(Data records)
○ ○ ○ ○ ○

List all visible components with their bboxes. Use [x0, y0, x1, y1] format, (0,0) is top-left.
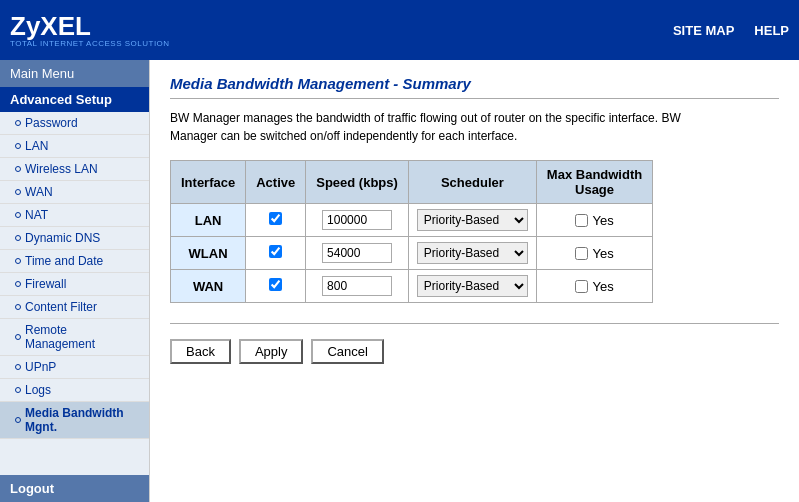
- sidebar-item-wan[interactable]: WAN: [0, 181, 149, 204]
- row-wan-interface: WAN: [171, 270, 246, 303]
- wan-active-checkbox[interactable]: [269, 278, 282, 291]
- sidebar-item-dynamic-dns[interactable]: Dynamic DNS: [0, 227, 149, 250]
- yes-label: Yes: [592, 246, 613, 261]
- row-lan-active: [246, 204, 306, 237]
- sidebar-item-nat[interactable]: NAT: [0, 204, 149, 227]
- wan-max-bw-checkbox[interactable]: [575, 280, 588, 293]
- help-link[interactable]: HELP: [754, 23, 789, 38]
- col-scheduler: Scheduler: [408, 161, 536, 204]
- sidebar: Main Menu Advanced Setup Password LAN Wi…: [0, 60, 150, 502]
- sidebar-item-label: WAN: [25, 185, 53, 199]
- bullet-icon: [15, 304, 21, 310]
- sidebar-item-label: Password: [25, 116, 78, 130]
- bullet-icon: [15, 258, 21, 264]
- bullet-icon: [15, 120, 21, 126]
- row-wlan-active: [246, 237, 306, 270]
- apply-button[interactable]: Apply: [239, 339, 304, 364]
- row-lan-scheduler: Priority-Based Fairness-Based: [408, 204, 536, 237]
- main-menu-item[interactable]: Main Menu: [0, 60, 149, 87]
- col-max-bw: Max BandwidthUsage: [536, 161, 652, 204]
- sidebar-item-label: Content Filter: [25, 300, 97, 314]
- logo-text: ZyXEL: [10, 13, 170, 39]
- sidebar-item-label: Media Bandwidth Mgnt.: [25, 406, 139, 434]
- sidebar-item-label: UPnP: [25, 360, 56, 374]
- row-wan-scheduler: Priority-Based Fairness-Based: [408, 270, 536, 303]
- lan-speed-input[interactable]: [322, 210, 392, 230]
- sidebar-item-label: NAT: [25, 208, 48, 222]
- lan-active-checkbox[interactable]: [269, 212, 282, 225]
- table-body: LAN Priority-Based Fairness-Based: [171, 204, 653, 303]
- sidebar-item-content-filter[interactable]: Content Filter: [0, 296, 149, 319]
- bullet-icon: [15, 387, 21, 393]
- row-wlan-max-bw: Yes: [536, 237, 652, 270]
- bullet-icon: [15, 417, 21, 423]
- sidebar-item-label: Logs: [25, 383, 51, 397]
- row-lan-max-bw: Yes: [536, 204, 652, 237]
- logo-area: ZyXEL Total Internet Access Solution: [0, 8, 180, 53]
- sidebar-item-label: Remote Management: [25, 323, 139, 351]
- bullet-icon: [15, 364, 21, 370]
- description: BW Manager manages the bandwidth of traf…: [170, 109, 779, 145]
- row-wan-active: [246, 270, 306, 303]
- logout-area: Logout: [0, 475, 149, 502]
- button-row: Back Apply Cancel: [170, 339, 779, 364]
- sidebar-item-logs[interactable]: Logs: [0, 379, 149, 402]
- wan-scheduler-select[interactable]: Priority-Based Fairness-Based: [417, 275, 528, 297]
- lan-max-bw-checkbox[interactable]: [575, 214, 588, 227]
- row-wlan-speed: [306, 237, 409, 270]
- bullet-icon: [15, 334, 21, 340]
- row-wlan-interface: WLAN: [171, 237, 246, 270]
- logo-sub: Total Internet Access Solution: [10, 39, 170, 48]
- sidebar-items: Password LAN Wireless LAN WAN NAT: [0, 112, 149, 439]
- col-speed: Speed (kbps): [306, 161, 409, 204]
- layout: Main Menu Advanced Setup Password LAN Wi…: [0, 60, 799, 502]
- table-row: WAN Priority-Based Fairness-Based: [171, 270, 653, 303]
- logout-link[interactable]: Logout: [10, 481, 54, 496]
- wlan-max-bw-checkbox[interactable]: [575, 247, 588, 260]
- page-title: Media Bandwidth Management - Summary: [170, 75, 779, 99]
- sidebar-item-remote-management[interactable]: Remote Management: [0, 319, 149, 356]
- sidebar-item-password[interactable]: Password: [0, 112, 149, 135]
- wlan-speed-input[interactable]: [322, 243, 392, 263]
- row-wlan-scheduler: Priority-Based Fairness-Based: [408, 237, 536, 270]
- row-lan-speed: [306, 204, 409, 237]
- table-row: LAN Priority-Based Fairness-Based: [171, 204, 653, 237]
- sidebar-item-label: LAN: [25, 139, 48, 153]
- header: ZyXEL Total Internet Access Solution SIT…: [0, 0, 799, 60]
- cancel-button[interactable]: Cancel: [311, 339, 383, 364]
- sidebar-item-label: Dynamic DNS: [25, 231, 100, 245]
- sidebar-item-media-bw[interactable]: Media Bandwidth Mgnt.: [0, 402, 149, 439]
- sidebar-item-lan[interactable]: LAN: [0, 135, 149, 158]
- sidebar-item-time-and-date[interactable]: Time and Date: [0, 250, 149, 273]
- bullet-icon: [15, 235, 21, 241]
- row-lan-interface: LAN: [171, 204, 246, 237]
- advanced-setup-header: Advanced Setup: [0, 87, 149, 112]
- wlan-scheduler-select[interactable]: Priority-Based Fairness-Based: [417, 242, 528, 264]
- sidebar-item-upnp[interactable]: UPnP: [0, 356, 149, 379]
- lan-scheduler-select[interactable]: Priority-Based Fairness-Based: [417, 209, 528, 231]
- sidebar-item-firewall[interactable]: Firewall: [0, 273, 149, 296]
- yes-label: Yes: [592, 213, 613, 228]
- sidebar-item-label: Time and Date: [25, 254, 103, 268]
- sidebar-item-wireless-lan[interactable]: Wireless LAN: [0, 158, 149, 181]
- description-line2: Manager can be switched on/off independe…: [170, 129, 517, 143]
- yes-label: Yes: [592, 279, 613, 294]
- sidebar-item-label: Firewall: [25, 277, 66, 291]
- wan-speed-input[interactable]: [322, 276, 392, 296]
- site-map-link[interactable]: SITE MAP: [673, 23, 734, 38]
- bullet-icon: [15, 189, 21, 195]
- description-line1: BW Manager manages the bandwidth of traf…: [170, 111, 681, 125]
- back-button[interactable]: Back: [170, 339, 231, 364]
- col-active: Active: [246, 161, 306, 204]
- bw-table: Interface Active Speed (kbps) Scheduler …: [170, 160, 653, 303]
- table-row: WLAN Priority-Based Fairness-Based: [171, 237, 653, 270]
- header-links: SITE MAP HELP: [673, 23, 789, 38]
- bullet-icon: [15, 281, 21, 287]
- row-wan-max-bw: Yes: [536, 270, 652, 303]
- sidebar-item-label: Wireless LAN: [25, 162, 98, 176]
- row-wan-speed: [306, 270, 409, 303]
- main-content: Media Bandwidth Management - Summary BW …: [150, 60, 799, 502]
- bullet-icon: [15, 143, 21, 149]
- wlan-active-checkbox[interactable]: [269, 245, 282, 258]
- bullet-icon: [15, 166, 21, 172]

○ ○ ○ ○ ○

Please show every line of the records that holds the word "Date".

- sidebar-item-time-and-date[interactable]: Time and Date: [0, 250, 149, 273]
- sidebar-item-label: Time and Date: [25, 254, 103, 268]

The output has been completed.